Objective To investigate relationships between Life’s Simple 7 (LS7), an assessment of cardiovascular health (CVH), and coronary plaque among people with HIV (PWH).
Methods Coronary computed tomography angiography, immune/inflammatory biomarkers, and characterization of LS7 were collected among a subset of ART-treated PWH enrolled in REPRIEVE, a primary prevention trial. Analyses adjusted for cardiovascular disease risk (ASCVD score).
Results Median age of the 735 participants was 51(+/-6) years, 16% female, and median (Q1 – Q3) CVD risk was 4.5% (2.6-6.9). Forty percent had poor (≤2 ideal components), 51% had intermediate (3 or 4 ideal components), and only 9% had ideal CVH (≥5). Coronary plaque was present in 357 (49%); 167 (23%) had ≥1 vulnerable plaque features, 293 (40%) had non-calcified plaque, and 242 (35%) had a coronary artery calcium score >0. All three phenotypes were increasingly more prevalent with poorer CVH and these relationships remained after adjusting for ASCVD risk. Poor CVH was associated with higher hs-CRP, oxidized LDL, and IL-6. The relationship of LS7 to plaque remained after adjusting for these biomarkers.

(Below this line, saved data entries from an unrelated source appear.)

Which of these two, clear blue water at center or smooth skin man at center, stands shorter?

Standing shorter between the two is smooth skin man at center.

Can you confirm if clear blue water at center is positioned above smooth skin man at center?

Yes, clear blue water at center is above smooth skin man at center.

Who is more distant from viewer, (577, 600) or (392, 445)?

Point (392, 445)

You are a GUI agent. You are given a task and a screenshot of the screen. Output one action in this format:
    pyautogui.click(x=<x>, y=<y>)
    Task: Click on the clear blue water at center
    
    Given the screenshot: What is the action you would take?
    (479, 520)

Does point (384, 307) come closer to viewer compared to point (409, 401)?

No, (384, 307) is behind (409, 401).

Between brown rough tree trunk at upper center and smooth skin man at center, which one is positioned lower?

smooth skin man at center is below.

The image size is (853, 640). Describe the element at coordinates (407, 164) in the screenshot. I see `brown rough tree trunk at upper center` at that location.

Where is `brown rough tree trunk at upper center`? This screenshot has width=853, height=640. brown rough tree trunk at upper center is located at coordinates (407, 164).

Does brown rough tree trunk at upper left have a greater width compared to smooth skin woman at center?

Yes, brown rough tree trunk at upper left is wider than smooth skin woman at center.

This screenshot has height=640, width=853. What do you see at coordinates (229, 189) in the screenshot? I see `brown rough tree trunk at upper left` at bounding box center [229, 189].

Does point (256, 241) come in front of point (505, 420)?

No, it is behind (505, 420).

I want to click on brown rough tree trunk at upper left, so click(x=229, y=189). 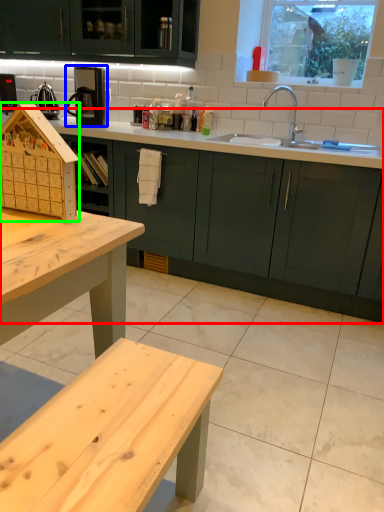 Question: Based on their relative distances, which object is farther from countertop (highlighted by a red box)? Choose from coffee machine (highlighted by a blue box) and appliance (highlighted by a green box).

Choices:
 (A) coffee machine
 (B) appliance

Answer: (B) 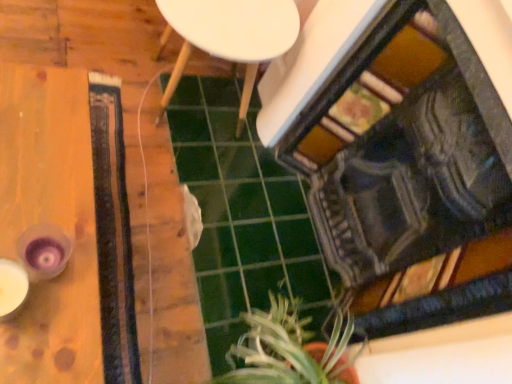 Question: Considering the relative sizes of green leafy plant at lower center and white matte side table at center in the image provided, is green leafy plant at lower center taller than white matte side table at center?

Choices:
 (A) yes
 (B) no

Answer: (B)

Question: Is white matte side table at center at the back of green leafy plant at lower center?

Choices:
 (A) no
 (B) yes

Answer: (A)

Question: Is green leafy plant at lower center smaller than white matte side table at center?

Choices:
 (A) yes
 (B) no

Answer: (A)

Question: Considering the relative sizes of green leafy plant at lower center and white matte side table at center in the image provided, is green leafy plant at lower center thinner than white matte side table at center?

Choices:
 (A) yes
 (B) no

Answer: (A)

Question: Is green leafy plant at lower center outside white matte side table at center?

Choices:
 (A) yes
 (B) no

Answer: (A)

Question: Is green leafy plant at lower center inside the boundaries of wooden table at left, or outside?

Choices:
 (A) inside
 (B) outside

Answer: (B)

Question: Is green leafy plant at lower center taller or shorter than wooden table at left?

Choices:
 (A) short
 (B) tall

Answer: (B)

Question: From the image's perspective, is green leafy plant at lower center located above or below wooden table at left?

Choices:
 (A) above
 (B) below

Answer: (B)

Question: From a real-world perspective, is green leafy plant at lower center physically located above or below wooden table at left?

Choices:
 (A) below
 (B) above

Answer: (B)

Question: Is wooden table at left taller or shorter than white matte side table at center?

Choices:
 (A) short
 (B) tall

Answer: (A)

Question: Is wooden table at left in front of or behind white matte side table at center in the image?

Choices:
 (A) behind
 (B) front

Answer: (B)

Question: From the image's perspective, is wooden table at left positioned above or below white matte side table at center?

Choices:
 (A) below
 (B) above

Answer: (A)

Question: Is point (25, 372) positioned closer to the camera than point (287, 28)?

Choices:
 (A) farther
 (B) closer

Answer: (B)

Question: Does point (179, 3) appear closer or farther from the camera than point (60, 153)?

Choices:
 (A) farther
 (B) closer

Answer: (A)

Question: From a real-world perspective, is white matte side table at center above or below wooden table at left?

Choices:
 (A) below
 (B) above

Answer: (B) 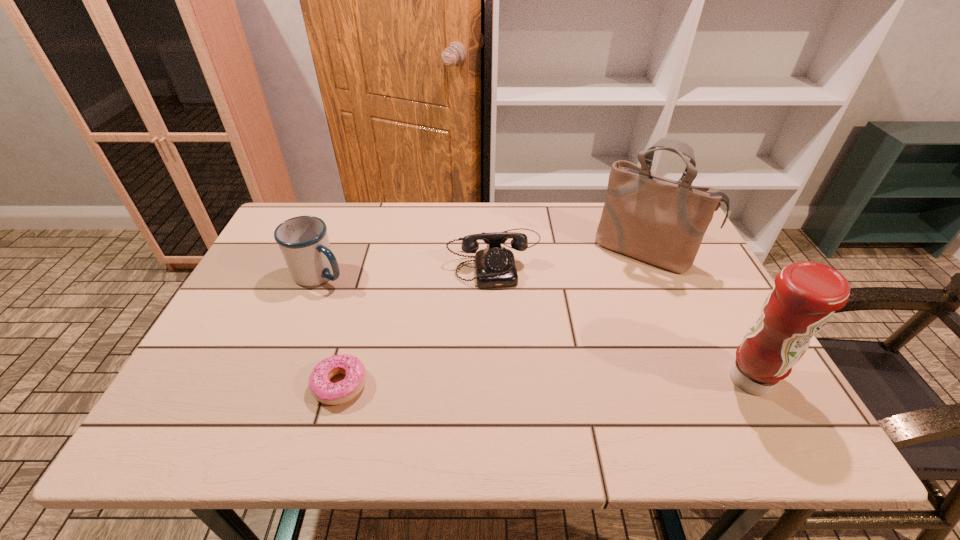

Conclusions Among PWH, poor CVH as measured by LS7 was associated with coronary plaque presence, vulnerable features, and calcification. LS7 was also associated with selected biomarkers; adjustment for these and ASCVD score reduced but did not eliminate LS7’s association with plaque, suggesting the possibility of additional protective mechanisms against atherogenesis and plaque remodeling. Clinical use of LS7 and further exploration of its relationships with coronary artery disease may enhance efforts to reduce cardiovascular morbidity and mortality in PWH.